Establishment and optimization of an indirect competitive immunoassay mode. (A) Indirect competitive immunoassay mode of the DOFIS. (B) A typical real‐time fluorescence signal track for one period of detection. The working solution was PBS containing 10 µg/ml Cy5.5–FluA nucleoprotein antibody and 0.6 µg/ml Cy5.5–SARS‐CoV‐2 spike antibody. The sample without a target was a mixture of 100 μl of the working solution and 100 μl of PBS. The sample with a target was a mixture of 100 μl of the working solution and 100 μl of PBS containing 0.01 µg/ml SARS‐CoV‐2 spike protein. (C, D) Results of the optimization of the (C) Cy5.5–FluA nucleoprotein antibody concentration and (D) Cy5.5–SARS‐CoV‐2 spike antibody concentration in the working solution. The sensitivity index ε = (F n,b − F n,s)/F n,b. The error bars correspond to the standard deviations of the data points from three repeated experiments (n = 3). DOFIS, dual‐channel optical fiber immunosensor; FluA, influenza A virus; PBS, phosphate‐buffered saline.
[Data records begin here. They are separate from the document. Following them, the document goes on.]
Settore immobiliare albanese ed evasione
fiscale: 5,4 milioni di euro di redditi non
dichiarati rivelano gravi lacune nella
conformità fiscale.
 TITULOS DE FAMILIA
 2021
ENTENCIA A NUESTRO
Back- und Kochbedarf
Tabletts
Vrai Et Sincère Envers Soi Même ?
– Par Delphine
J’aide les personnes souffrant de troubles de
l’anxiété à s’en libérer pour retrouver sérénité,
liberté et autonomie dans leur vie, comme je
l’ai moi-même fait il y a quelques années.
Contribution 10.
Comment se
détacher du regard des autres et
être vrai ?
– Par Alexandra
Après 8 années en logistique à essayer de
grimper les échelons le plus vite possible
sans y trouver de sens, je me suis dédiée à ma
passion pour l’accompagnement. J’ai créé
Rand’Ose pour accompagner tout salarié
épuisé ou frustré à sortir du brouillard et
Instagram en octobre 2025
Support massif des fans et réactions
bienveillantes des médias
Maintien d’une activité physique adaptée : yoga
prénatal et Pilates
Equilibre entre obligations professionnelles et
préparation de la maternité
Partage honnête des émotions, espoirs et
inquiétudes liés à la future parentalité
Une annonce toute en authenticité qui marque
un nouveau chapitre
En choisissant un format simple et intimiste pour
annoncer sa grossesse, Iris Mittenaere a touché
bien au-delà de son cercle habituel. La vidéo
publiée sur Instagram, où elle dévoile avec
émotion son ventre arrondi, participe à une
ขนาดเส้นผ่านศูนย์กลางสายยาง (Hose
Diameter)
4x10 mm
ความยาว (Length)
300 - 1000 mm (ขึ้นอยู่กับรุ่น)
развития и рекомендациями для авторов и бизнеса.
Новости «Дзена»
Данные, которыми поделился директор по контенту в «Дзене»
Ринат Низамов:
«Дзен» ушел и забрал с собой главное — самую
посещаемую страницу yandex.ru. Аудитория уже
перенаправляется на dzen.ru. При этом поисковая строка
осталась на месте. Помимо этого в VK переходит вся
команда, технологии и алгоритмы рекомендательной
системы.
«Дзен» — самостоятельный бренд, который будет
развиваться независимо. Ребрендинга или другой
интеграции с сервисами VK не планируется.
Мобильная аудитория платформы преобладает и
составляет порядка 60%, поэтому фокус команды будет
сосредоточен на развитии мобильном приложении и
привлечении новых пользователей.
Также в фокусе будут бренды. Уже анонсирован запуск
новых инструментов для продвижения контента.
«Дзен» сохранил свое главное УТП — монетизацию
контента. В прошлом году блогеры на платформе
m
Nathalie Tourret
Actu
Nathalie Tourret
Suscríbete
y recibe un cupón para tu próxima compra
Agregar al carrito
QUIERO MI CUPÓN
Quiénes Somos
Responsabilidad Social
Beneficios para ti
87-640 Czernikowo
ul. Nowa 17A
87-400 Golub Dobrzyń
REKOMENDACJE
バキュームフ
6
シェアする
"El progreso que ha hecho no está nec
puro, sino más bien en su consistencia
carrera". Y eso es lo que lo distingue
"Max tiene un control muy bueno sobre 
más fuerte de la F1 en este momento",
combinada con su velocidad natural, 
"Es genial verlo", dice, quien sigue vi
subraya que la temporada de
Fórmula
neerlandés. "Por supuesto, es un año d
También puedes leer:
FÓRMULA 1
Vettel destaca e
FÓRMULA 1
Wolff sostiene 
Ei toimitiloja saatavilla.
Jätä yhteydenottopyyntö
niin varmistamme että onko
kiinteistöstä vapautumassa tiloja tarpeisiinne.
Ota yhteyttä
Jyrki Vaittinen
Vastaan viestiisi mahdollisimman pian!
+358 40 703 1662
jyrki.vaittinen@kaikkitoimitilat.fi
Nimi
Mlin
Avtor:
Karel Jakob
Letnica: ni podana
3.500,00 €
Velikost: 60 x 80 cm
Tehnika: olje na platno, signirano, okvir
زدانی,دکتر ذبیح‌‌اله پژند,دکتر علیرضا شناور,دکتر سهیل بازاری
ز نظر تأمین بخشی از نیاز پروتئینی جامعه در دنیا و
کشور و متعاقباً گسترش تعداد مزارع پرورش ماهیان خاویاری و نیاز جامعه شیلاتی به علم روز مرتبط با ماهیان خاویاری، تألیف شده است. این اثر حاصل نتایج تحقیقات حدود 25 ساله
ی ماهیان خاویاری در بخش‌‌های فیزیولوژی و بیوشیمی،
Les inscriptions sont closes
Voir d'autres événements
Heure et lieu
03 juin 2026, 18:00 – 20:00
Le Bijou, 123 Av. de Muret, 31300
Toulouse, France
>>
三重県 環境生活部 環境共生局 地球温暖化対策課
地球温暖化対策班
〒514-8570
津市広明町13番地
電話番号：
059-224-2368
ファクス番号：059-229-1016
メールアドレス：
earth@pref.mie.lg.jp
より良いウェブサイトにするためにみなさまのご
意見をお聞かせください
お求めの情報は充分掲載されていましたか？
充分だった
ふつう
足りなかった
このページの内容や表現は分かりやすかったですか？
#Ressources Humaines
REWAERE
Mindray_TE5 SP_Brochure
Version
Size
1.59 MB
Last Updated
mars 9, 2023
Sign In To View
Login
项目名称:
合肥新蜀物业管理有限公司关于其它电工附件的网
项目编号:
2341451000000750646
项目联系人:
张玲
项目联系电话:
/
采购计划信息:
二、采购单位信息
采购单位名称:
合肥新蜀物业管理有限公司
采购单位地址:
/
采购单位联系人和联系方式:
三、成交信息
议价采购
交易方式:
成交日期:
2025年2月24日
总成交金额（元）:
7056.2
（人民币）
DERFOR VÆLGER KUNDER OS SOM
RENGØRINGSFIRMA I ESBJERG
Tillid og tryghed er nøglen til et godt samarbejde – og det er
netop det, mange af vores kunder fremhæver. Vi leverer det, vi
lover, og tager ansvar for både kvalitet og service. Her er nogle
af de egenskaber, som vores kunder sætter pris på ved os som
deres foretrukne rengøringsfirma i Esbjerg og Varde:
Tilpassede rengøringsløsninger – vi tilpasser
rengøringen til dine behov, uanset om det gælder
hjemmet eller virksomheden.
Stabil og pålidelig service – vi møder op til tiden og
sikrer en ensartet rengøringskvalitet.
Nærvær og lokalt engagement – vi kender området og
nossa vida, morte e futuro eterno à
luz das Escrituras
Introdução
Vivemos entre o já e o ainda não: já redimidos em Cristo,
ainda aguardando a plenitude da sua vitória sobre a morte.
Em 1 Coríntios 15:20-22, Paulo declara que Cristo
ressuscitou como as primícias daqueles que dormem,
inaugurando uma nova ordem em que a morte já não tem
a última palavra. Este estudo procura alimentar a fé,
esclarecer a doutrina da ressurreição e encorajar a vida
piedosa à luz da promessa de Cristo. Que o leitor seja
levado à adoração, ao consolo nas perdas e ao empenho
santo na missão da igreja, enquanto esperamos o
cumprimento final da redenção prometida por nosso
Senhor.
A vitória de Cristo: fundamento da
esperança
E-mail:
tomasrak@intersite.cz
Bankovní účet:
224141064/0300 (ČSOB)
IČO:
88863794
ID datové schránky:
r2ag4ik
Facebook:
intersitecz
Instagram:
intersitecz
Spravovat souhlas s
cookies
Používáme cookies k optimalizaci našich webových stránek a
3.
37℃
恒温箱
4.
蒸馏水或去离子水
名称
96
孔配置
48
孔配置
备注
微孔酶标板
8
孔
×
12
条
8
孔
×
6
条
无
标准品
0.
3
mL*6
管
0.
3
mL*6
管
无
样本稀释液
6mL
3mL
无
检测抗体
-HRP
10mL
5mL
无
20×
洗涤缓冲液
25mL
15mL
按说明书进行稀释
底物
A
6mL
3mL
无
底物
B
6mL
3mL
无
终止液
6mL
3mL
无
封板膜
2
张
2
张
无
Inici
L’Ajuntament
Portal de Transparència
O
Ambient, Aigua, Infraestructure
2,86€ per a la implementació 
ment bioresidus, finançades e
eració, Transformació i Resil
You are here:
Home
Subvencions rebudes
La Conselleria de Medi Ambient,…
The results in Supporting Information: Figure S1 show that the affinity of Cy5.5–FluA nucleoprotein antibody and Cy5.5–SARS‐CoV‐2 spike antibody to target proteins was significantly different, suggesting that the detection limit and linear detection range of DOFIS for FluA nucleoprotein and SARS‐CoV‐2 spike protein may also be different. For the practical application of the DOFIS in the desired dynamic range, the working solution contained the expected median inhibitory concentrations of the FluA nucleoprotein (0.5 µg/ml) and SARS‐CoV‐2 spike protein (0.01 µg/ml). The concentration of Cy5.5–FluA nucleoprotein antibody and Cy5.5–SARS‐CoV‐2 spike antibody were selected according to the following criteria. First, the noncovalently bound antibodies on the surface of optical fibers can be removed by the regeneration solution in no more than 1 min, and short regeneration time could minimize the effect of SDS on the antigen modified on the fiber surface when removing noncovalently bound antibodies; Second, the sensitivity index ε should be as high as possible, because it would benefit the effective analyte competition in competitive immunoassay, resulting in higher sensitivity. Based on the detection results (Figure 2C,D), when the concentrations of the Cy5.5–FluA nucleoprotein antibody and Cy5.5–SARS‐CoV‐2 spike antibody in the working solution were 10 and 0.6 µg/ml, respectively, the ε values obtained for Channel 1 and Channel 2 were the highest (0.437 and 0.521, respectively) and the sensing optical fiber can regenerate completely within 40 s. Therefore, the concentrations of 10 and 0.6 µg/ml in the working solution were selected for the Cy5.5–FluA nucleoprotein antibody and Cy5.5–SARS‐CoV‐2 spike antibody, respectively. In addition, the SARS‐CoV‐2 and FluA optic fiber biosensors could be reused at least 80 times without a significant decrease in activity (<3%; Supporting Information: Figure S2). Compared with disposable biosensors, the DOFIS showed good reusability, with the advantage of not only avoiding inconsistencies in the detection results due to differences between antibody batches, but also greatly reducing the detection cost.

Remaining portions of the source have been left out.